This article is from the alt.usage.english FAQ, by Mark Israel firstname.lastname@example.org with numerous contributions by others.
These phrases mean "exact likeness". "Spitting image" is first
recorded in 1901; "spit and image" is a bit older (from the late
19th century), which seems to refute the explanation "splitting
image" (two split halves of the same tree). An older British
expression is "He's the very spit of his father", which Eric
Partridge, in his "Dictionary of Slang and Unconventional English"
(Routledge, 1950) traces back to 1400: "He's ... as like these as
th'hads't spit him." Other languages have similar expressions;
e.g., the French say "C'est son pere tout crache" = "He is his
father completely spat." Alternative explanations are "so alike
that even the spit out of their mouths is the same"; "speaking
likeness"; and a corruption of "spirit".
"There's a sucker born every minute"
Those of P. T. Barnum's acquaintances who mentioned the
subject were unanimous in insisting that he never said this.
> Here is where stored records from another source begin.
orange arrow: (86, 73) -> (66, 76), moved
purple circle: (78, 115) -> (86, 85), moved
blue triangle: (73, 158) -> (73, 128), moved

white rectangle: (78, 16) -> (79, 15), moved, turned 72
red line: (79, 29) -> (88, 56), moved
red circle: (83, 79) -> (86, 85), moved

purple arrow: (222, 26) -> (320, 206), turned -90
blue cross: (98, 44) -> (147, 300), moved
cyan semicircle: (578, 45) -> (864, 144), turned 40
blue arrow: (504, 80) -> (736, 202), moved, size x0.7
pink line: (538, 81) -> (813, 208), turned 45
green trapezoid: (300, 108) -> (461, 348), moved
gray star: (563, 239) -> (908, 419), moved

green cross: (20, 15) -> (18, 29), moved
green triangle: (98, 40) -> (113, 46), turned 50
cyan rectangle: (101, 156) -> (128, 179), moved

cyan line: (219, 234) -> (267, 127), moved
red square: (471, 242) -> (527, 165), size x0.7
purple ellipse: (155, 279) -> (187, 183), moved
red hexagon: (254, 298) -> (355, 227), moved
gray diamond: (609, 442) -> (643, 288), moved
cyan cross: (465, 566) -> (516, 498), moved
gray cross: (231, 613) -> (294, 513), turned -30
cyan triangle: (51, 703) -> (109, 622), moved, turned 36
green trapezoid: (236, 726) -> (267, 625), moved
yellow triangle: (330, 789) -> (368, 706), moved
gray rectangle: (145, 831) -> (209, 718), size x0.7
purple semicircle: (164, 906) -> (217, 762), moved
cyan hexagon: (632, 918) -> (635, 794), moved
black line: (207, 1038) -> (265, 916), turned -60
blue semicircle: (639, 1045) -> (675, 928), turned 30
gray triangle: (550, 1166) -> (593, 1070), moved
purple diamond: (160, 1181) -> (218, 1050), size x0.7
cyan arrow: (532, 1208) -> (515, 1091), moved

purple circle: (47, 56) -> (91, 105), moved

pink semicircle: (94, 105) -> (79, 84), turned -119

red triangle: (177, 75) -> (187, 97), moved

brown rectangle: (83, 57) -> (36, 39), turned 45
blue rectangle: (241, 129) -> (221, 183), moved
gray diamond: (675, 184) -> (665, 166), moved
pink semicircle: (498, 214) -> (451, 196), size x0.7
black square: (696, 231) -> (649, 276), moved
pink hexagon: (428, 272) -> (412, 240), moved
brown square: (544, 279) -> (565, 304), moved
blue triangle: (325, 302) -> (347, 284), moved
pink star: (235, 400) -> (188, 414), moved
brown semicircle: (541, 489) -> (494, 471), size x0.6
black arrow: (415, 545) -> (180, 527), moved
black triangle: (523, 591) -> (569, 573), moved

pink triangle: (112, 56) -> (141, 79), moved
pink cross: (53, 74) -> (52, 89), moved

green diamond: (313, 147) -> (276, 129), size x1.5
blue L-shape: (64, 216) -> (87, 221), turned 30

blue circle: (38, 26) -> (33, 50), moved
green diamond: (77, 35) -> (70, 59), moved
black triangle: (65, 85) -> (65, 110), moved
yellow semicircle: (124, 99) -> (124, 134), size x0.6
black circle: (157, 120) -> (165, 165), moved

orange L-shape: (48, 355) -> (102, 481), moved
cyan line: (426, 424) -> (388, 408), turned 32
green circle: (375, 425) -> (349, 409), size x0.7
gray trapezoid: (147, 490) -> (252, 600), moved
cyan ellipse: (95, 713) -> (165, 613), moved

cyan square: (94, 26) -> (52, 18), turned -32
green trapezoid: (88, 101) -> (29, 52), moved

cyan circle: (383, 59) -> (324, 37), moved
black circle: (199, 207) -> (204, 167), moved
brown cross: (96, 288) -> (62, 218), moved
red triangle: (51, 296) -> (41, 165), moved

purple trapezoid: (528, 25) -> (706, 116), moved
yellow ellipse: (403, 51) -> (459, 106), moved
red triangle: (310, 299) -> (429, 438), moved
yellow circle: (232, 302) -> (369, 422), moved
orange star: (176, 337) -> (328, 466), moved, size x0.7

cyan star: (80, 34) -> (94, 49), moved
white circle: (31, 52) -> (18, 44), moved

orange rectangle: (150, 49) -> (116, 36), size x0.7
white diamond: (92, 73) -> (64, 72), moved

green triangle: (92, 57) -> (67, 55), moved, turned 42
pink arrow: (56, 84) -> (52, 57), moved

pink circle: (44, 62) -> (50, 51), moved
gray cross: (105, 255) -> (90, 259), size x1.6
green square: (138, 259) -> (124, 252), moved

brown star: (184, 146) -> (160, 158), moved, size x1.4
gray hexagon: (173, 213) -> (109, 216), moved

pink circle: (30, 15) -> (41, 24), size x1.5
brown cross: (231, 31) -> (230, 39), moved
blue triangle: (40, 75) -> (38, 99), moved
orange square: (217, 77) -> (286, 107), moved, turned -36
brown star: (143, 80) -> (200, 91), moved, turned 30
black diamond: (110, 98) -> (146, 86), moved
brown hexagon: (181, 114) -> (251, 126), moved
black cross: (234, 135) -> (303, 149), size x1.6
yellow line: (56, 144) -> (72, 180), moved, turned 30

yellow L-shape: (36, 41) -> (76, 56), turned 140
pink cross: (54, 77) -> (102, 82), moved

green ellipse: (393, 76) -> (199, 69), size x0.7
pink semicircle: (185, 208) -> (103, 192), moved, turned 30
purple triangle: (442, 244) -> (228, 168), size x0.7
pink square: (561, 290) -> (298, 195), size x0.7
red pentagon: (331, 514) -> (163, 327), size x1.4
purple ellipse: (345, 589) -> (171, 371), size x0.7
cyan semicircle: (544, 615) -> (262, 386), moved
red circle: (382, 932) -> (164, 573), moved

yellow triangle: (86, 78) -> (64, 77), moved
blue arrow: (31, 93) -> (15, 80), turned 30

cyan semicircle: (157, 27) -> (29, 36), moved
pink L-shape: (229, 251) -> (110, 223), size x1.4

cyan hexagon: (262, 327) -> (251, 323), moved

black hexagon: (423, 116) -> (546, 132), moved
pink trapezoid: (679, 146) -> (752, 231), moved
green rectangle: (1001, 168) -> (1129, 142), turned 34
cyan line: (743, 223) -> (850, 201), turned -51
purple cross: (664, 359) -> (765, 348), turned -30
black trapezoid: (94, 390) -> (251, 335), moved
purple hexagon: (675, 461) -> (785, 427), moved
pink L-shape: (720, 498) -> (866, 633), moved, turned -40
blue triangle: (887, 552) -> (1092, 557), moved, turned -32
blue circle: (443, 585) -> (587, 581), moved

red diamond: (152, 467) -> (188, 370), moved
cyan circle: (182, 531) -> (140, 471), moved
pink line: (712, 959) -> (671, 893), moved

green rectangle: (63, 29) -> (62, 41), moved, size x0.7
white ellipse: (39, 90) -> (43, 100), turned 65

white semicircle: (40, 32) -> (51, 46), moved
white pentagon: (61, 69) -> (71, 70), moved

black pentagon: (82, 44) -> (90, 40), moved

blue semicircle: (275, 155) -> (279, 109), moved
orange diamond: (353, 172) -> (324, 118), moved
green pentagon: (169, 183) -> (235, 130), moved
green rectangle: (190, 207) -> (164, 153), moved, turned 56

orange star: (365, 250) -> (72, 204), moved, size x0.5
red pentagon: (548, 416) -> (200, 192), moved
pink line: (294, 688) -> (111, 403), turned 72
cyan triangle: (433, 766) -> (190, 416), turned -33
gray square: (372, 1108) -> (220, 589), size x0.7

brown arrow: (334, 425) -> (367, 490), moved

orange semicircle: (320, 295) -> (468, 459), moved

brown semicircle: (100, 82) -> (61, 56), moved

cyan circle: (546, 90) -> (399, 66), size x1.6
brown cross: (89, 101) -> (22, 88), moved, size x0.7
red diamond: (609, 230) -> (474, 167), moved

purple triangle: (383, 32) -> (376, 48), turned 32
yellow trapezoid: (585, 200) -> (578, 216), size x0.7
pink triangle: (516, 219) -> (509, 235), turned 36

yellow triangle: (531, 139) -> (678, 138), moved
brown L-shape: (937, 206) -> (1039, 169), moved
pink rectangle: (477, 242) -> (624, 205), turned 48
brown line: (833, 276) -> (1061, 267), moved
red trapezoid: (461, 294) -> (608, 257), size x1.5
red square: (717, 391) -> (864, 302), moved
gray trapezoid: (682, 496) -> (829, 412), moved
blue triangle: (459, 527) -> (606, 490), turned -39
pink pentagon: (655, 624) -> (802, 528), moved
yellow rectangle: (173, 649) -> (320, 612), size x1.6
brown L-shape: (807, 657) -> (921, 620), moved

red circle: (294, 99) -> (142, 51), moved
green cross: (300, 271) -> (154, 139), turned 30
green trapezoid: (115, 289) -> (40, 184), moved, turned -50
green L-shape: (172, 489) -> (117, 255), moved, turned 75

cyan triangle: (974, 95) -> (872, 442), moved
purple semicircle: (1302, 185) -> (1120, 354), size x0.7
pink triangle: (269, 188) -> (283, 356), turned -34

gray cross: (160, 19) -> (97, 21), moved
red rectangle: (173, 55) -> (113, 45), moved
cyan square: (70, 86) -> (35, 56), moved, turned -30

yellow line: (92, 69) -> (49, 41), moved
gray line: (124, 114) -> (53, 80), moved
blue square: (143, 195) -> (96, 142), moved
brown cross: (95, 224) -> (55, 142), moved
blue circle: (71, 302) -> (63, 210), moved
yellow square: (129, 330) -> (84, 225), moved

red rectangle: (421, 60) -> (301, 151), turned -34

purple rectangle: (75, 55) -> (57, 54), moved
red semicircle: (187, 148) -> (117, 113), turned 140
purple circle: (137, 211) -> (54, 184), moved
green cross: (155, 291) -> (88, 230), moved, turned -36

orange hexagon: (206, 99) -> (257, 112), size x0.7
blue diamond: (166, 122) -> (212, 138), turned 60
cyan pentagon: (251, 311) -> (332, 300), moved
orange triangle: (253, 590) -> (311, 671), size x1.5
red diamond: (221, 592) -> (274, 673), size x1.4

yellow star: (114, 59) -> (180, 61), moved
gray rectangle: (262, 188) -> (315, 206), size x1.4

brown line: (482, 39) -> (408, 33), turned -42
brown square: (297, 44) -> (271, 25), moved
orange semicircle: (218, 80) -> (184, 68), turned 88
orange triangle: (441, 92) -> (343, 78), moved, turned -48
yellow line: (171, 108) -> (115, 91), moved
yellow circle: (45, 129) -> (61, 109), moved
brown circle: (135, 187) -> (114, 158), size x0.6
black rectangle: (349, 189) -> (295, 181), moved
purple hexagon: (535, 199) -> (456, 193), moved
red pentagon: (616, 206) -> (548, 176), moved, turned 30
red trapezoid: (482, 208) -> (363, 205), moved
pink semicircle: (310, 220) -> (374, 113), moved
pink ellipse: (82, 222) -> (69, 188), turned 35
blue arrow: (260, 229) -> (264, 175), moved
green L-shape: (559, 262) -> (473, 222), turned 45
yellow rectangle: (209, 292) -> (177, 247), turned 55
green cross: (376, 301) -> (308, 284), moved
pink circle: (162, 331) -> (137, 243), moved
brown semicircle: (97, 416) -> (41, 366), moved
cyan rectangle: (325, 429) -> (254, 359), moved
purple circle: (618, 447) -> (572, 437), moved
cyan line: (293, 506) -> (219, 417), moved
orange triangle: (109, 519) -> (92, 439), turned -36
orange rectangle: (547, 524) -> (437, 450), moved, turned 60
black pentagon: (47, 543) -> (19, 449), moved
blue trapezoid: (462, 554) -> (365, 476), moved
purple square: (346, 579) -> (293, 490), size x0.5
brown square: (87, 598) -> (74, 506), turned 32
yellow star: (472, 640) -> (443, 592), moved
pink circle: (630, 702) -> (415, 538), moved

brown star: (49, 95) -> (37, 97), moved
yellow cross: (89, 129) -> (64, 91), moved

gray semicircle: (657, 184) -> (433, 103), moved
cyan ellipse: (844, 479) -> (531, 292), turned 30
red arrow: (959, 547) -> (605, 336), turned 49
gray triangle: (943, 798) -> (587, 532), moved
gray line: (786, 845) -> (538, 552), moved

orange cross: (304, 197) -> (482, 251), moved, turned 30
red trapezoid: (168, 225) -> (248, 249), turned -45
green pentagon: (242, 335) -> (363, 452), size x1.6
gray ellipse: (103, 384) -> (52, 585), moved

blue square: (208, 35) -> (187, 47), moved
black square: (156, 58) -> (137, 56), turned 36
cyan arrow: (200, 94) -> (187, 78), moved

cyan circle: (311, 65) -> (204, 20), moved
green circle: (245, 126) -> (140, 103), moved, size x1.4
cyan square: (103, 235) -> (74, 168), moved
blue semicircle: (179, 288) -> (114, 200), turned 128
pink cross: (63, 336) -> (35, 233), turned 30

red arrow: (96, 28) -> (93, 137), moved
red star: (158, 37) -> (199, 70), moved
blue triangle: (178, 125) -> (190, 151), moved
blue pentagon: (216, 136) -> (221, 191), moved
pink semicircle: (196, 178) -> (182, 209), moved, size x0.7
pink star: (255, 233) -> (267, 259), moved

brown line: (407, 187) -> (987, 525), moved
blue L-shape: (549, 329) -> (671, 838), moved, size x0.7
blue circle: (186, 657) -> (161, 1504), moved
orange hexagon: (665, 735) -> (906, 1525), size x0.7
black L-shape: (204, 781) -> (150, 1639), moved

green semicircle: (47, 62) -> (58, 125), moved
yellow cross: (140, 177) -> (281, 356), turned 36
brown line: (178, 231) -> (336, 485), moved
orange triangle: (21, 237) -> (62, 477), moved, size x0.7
The
closest thing to it that can be found in Barnum's writings is:
"I said that the people like to be humbugged when, as in my case,
there is no humbuggery except that which consists in throwing up
sky-rockets and issuing flaming bills and advertisements to attract
public attention to shows which all acknowledge are always clean,
moral, instructive, elevating, and give back to their patrons in
every case several times their money's worth" (the Bridgeport
Standard, 2 Oct. 1885).
Captain Alexander Williams, a New York City police inspector
at the time, attributed "There's a sucker born every minute, but
none of them ever die" to Joseph Bessimer, a notorious confidence
trickster of the early 1880s known to the police as "Paper Collar
Joe". See "P. T. Barnum: the Legend and the Man", by A. H. Saxon
(Columbia University Press, 1989).
"There is a Sucker Born Every Minute" is the title of one of
the songs in the 1980 Broadway musical "Barnum" by Jim Dale.